Is dat dan erg, die grootschalige productie? Nee en ja.

Niet erg, want als er grote hoeveelheden voedsel worden geproduceerd en verwerkt dan kan dat voor een lagere prijs. Onze voeding is dus relatief goedkoop.

Wel erg, want door de grootschaligheid is onze voedselvoorziening kwetsbaar. Bij ziekte of gifschandalen zijn de gevolgen enorm groot. Denk aan fipronil in de eieren. Of aan de vogelgriep.

Wel erg, want “bio-industrieel” geproduceerd vlees is dan wel goedkoop, maar dat gaat ten koste van het dierenwelzijn.
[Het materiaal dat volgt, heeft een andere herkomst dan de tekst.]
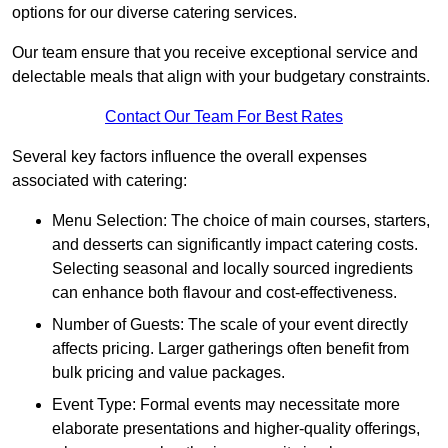
options for our diverse catering services.
Our team ensure that you receive exceptional service and
delectable meals that align with your budgetary constraints.
Contact Our Team For Best Rates
Several key factors influence the overall expenses
associated with catering:
Menu Selection: The choice of main courses, starters,
and desserts can significantly impact catering costs.
Selecting seasonal and locally sourced ingredients
can enhance both flavour and cost-effectiveness.
Number of Guests: The scale of your event directly
affects pricing. Larger gatherings often benefit from
bulk pricing and value packages.
Event Type: Formal events may necessitate more
elaborate presentations and higher-quality offerings,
En “dieronterende” omstandigheden willen we in onze moderne welvarende maatschappij niet meer zien.

Wel erg, want door de grote schaal komt het boeren gezinsbedrijf in de knel. Lage prijzen dwingen boeren om door te groeien naar mega-bedrijven. Of om te stoppen, en dan wordt het land opgekocht door de groeiende collegaboeren.

Wel erg, want bij een grote schaal staat efficiënt werken voorop. Hierdoor raakt de bodem uitgeput door (te) intensieve akkerbouw. De innovatie richt zich onder andere op genetische manipulatie. Ingrijpen in de bron van het leven kan in de toekomst onvoorspelbare gevolgen hebben voor onze biodiversiteit. En (dus!) voor onze voedselvoorziening.

Wel erg, want grootschalige gangbare landbouw tast ons milieu aan. Denk daarbij het gebruik (en dus de productie) van kunstmest en bestrijdingsmiddelen. En aan de grote CO2-uitstoot van de intensieve veeteelt.

Wat kan je hieraan doen als consument?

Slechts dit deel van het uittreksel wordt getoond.